■ Activity:
Report each line from the data below that holds the word "institutions".

====== Given data ======

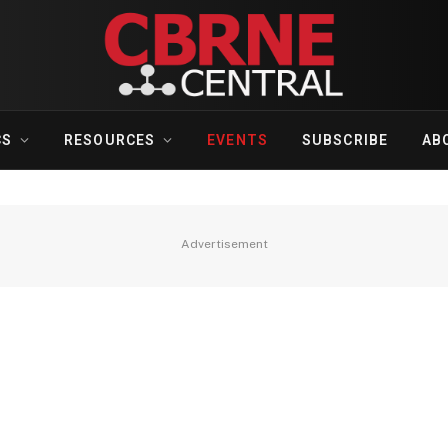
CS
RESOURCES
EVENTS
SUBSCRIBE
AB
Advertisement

======
====== Given data ======

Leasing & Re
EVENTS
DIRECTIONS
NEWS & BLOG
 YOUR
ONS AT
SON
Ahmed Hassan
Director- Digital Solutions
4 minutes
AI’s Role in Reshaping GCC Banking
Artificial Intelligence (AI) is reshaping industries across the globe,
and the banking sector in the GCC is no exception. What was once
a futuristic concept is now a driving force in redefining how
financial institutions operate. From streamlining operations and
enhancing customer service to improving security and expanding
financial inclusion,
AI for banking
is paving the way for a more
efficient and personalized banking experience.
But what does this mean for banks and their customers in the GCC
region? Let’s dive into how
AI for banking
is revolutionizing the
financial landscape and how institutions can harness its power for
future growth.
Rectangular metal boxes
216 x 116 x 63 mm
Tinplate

======

■ Written answer:
financial institutions operate. From streamlining operations and
financial landscape and how institutions can harness its power for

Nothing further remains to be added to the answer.